The actual engraving is traditionally done by a combination of pressure and manipulating the work-piece. The traditional "hand push" process is still practiced today, but modern technology has brought various mechanically assisted engraving systems. Most pneumatic engraving systems require an air source that drives air through a hose into a handpiece, which resembles a traditional engraving handle in many cases, that powers a mechanism (usually a piston). The air is actuated by either a foot control (like a gas pedal or sewing machine) or newer palm / hand control. This mechanism replaces either the "hand push" effort or the effects of a hammer. The internal mechanisms move at speeds up to 15,000 strokes per minute, thereby greatly reducing the effort needed in traditional hand engraving. These types of pneumatic systems are used for power assistance only and do not guide or control the engraving artist. One of the major benefits of using a pneumatic system for hand engraving is the reduction of fatigue and decrease in time spent working.

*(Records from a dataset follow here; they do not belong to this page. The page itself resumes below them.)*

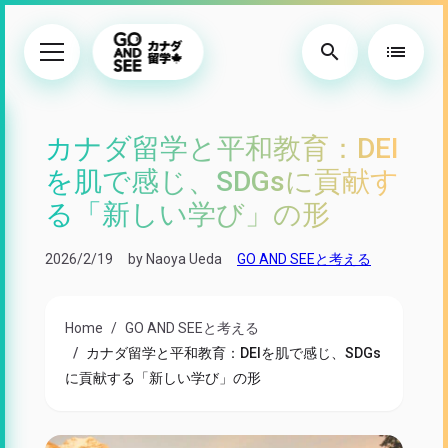
search
list
カナダ留学と平和教育：DEI
を肌で感じ、SDGsに貢献す
る「新しい学び」の形
2026/2/19
by Naoya Ueda
GO AND SEEと考える
Home
GO AND SEEと考える
カナダ留学と平和教育：DEIを肌で感じ、SDGs
に貢献する「新しい学び」の形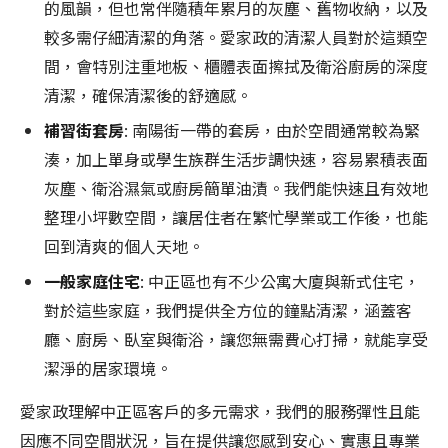
的風韻，但也常伴隨積年累月的灰塵、舊物收納，以及
較多需仔細清潔的角落。愛家政的清潔人員對於這類空
間，會特別注重地板、櫃體表面擦拭及衛浴廚房的深度
清潔，確保清潔後的舒適感。
補習街套房
: 南陽街一帶的套房，由於空間通常較為緊
湊，加上單身或學生族群生活步調快速，容易累積表面
灰塵、衛浴濕氣或廚房簡單油漬。我們能快速且有效地
整理小坪數空間，讓居住者在繁忙學業或工作後，也能
回到清爽的個人天地。
一般家庭住宅
: 中正區也有不少公寓大廈與新式住宅，
對於這些家庭，我們提供全方位的鐘點清潔，涵蓋客
廳、廚房、臥室與衛浴，讓您無需費心打掃，就能享受
潔淨的居家環境。
愛家政理解中正區客戶的多元需求，我們的服務彈性且能
因應不同空間狀況，旨在提供讓您感到安心、實惠且專業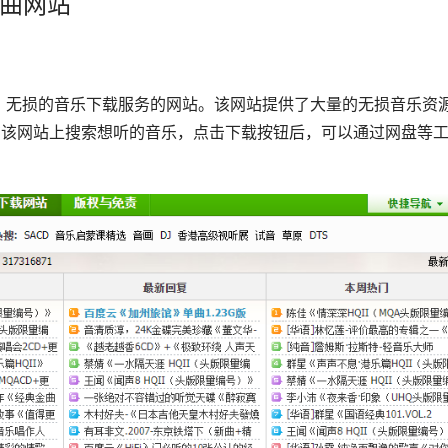
歌曲网站
、无损的音乐下载服务的网站。该网站提供了大量的无损音乐资
以在该网站上搜索想听的音乐，点击下载按钮后，可以通过网盘等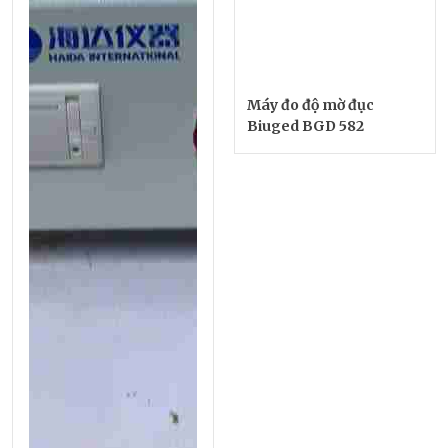
Máy đo độ mờ đục
Biuged BGD 582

Hand engraving artists today employ a combination of hand push, pneumatic, rotary, or hammer and chisel methods. Hand push is still commonly used by modern hand engraving artists who create "bulino" style work, which is highly detailed and delicate, fine work; a great majority, if not all, traditional printmakers today rely solely upon hand push methods. Pneumatic systems greatly reduce the effort required for removing large amounts of metal, such as in deep relief engraving or Western bright cut techniques.

===Finishing===
Finishing the work is often necessary when working in metal that may rust or where a colored finish is desirable, such as a firearm. A variety of spray lacquers and finishing techniques exist to seal and protect the work from exposure to the elements and time. Finishing also may include lightly sanding the surface to remove small chips of metal called "burrs" that are very sharp and unsightly. Some engravers prefer high contrast to the work or design, using black paints or inks to darken removed (and lower) areas of exposed metal. The excess paint or ink is wiped away and allowed to dry before lacquering or sealing, which may or may not be desired by the artist.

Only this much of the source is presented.